MACKESY. (Yawning.) Oh, it’s a sweet life! I wonder whether matrimony would make it sweeter.

CURTISS. Ask Cockley–with his wife dying by inches!

BLAYNE. Go home and get a fool of a girl to come out to–what is it Thackeray says?–‘the splendid palace of an Indian pro-consul.’

DOONE. Which reminds me. My quarters leak like a sieve. I had fever last night from sleeping in a swamp. And the worst of it is, one can’t do anything to a roof till the Rains are over.

CURTISS. What’s wrong with you? You haven’t eighty rotting Tommies to take into a running stream.

DOONE. No: but I’m mixed boils and bad language. I’m a regular Job all over my body. It’s sheer poverty of blood, and I don’t see any chance of getting richer–either way.

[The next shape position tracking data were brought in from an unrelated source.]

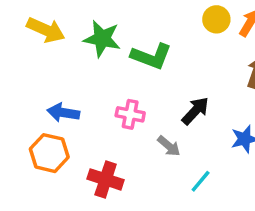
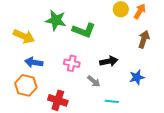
yellow arrow: (46, 30) -> (24, 36), moved
black arrow: (195, 111) -> (109, 61), turned 36
cyan line: (201, 181) -> (112, 101), turned 56

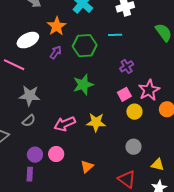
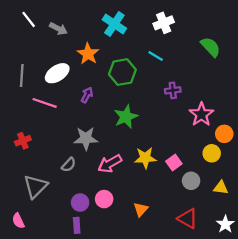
cyan line: (115, 35) -> (156, 56), turned 40
purple arrow: (56, 52) -> (87, 95), moved
purple cross: (127, 66) -> (173, 90), turned 32
pink square: (124, 94) -> (174, 162), moved
gray star: (30, 96) -> (86, 138), moved
yellow circle: (134, 112) -> (212, 153), moved
yellow triangle: (158, 165) -> (221, 188), moved

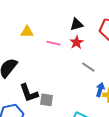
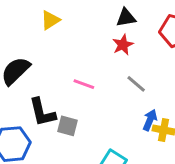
yellow triangle: (27, 32) -> (50, 20), turned -40
pink line: (53, 43) -> (84, 84), moved

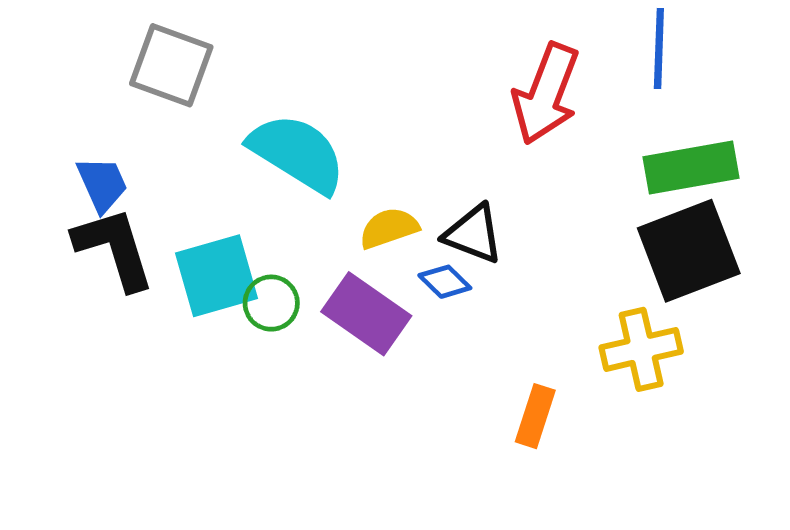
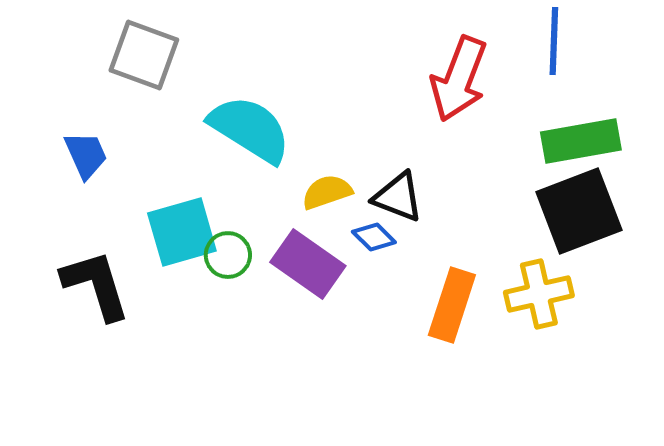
black L-shape: (114, 248) -> (96, 285), moved
orange rectangle: (535, 416) -> (452, 305), moved, size x1.4

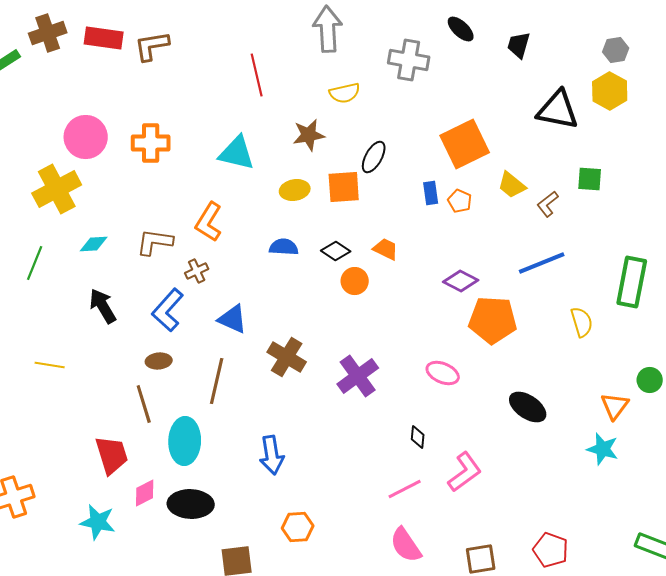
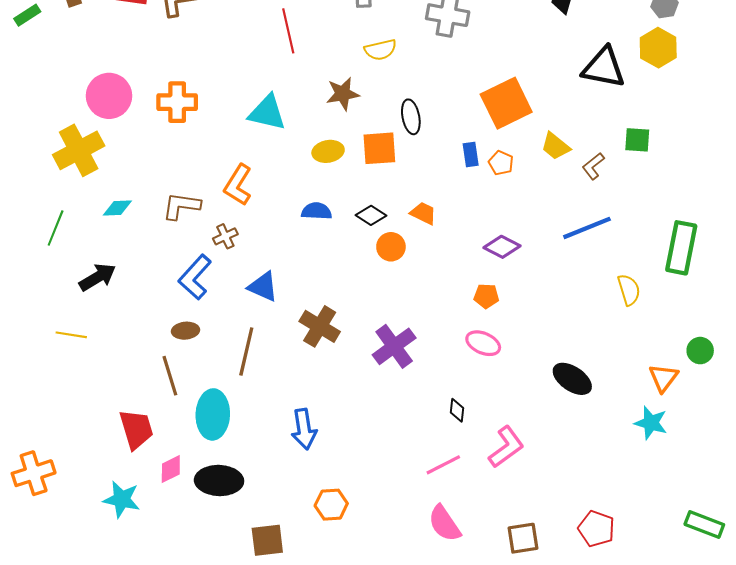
black ellipse: (374, 157) -> (411, 117), turned -40
black arrow: (103, 306) -> (97, 277), moved, turned 90
orange pentagon: (493, 320) -> (486, 296), moved, size x0.5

BLAYNE. Can’t you take leave?

DOONE. That’s the pull you Army men have over us. Ten days are nothing in your sight. I’m so important that Government can’t find a substitute if I go away. Ye-es, I’d like to be Gaddy, whoever his wife may be.

CURTISS. You’ve passed the turn of life that Mackesy was speaking of.

DOONE. Indeed I have, but I never yet had the brutality to ask a woman to share my life out here.

BLAYNE. On my soul I believe you’re right. I’m thinking of Mrs. Cockley. The woman’s an absolute wreck.

DOONE. Exactly. Because she stays down here. The only way to keep her fit would be to send her to the Hills for eight months–and the same with any woman. I fancy I see myself taking a wife on those terms.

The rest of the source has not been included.